Carlos Ghosn, président de l’Alliance Renault-Nissan-Mitsubishi Motors, a été arrêté le 19 novembre 2018 à Tokyo par la justice japonaise, à la suite d’un signalement de Nissan pour « sous-déclaration de revenus auprès des autorités boursières japonaises ».

Cette arrestation, qui a rapidement conduit à deux mises en accusation distinctes par le parquet japonais, à des investigations menées dans le monde entier par Nissan et à la chute d’un dirigeant de classe mondiale — auteur des redressements industriels les plus spectaculaires chez Nissan et Mitsubishi et ayant hissé Renault au premier plan de l’industrie automobile — symbolise aujourd’hui la férocité de la guerre économique entre États, une guerre où manifestement tous les coups sont permis.
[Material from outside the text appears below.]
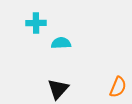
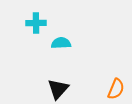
orange semicircle: moved 2 px left, 2 px down
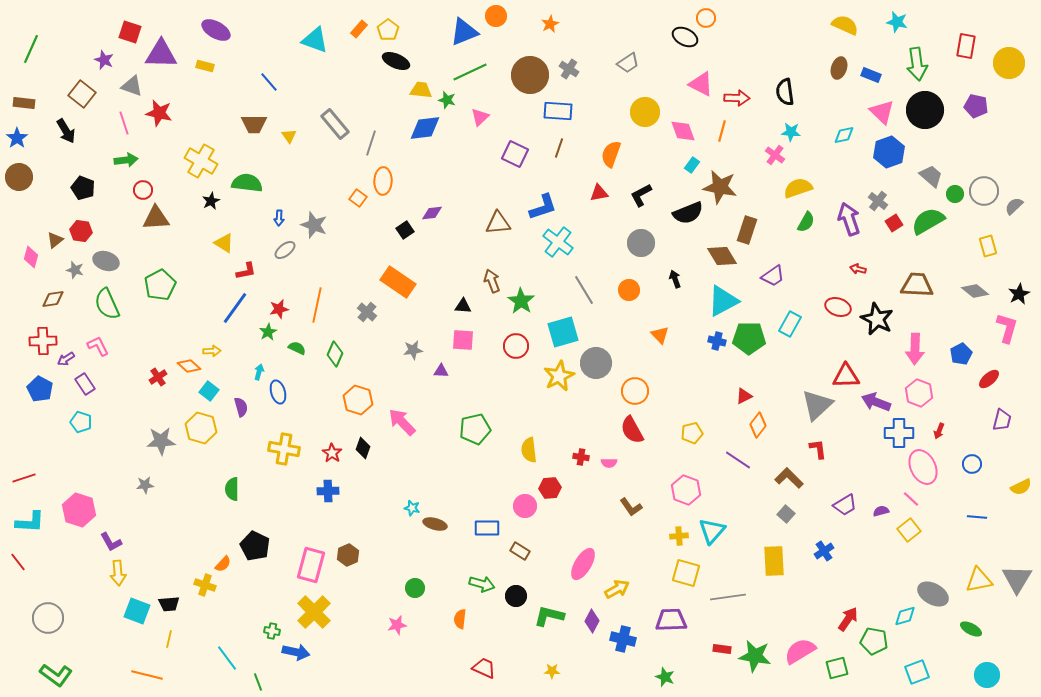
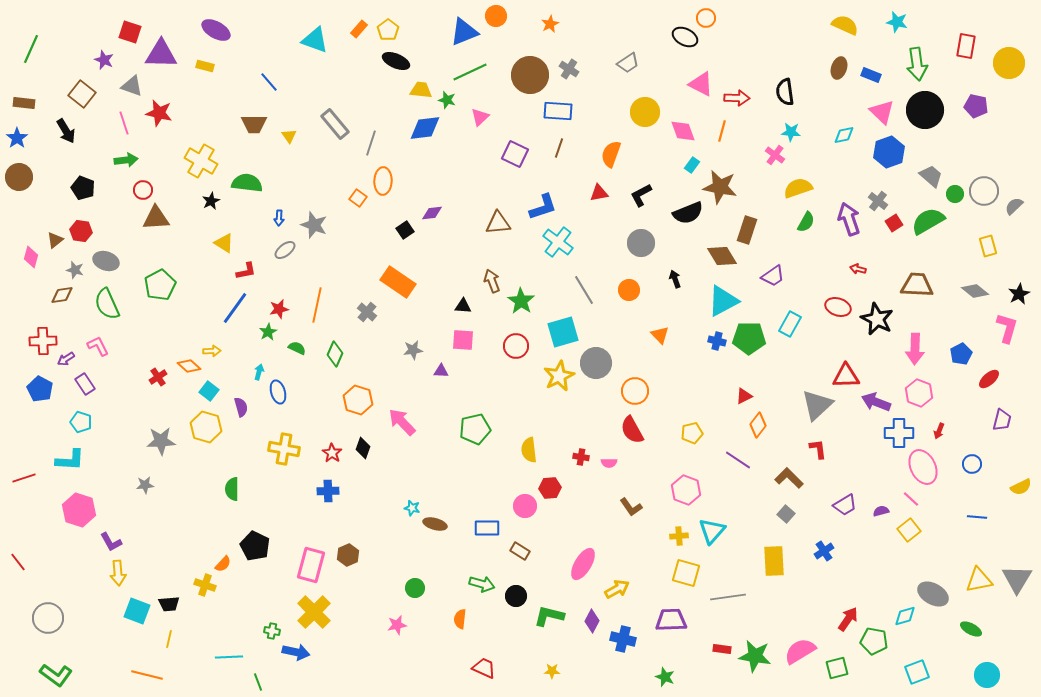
brown diamond at (53, 299): moved 9 px right, 4 px up
yellow hexagon at (201, 428): moved 5 px right, 1 px up
cyan L-shape at (30, 522): moved 40 px right, 62 px up
cyan line at (227, 658): moved 2 px right, 1 px up; rotated 56 degrees counterclockwise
Ainsi, l’amende record de plus de 9 milliards de dollars payée par BNP à la justice américaine en 2014, tout comme l’arrestation à Vancouver de la directrice financière de Huawei et celle d’un haut cadre français d’Alstom aux États-Unis, sont autant de faits qui illustrent cette « guerre du droit » menée à des fins économiques.
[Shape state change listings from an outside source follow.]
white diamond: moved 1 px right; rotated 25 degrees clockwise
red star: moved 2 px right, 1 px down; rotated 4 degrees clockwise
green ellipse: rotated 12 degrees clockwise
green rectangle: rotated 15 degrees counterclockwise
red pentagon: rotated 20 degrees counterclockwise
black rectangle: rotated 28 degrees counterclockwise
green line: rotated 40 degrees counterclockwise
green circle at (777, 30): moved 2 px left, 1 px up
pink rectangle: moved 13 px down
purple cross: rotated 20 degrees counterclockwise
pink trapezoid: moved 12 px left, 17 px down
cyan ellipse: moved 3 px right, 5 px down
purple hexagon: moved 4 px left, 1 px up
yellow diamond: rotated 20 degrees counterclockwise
L’affaire Carlos Ghosn constitue en effet un cas d’école de guerre économique. Pour le Japon, l’enjeu est de reprendre le contrôle de Nissan, champion industriel national passé sous domination étrangère. Pour la France, après l’alliance et ses synergies annuelles de 5,7 milliards d’euros, l’étape suivante était une intégration accrue entre les deux constructeurs — perspective que les Japonais voulaient éviter à tout prix. Le seul homme en position de mener ce projet à bien était Carlos Ghosn ; l’écarter est alors devenu une question d’intérêt national. Ainsi, la sentence a été prononcée avant tout procès, et le moins que l’on puisse dire est que la justice japonaise ne cultive guère le doute : au Japon, où les aveux sont au cœur du système pénal, 99 % des accusés sont condamnés.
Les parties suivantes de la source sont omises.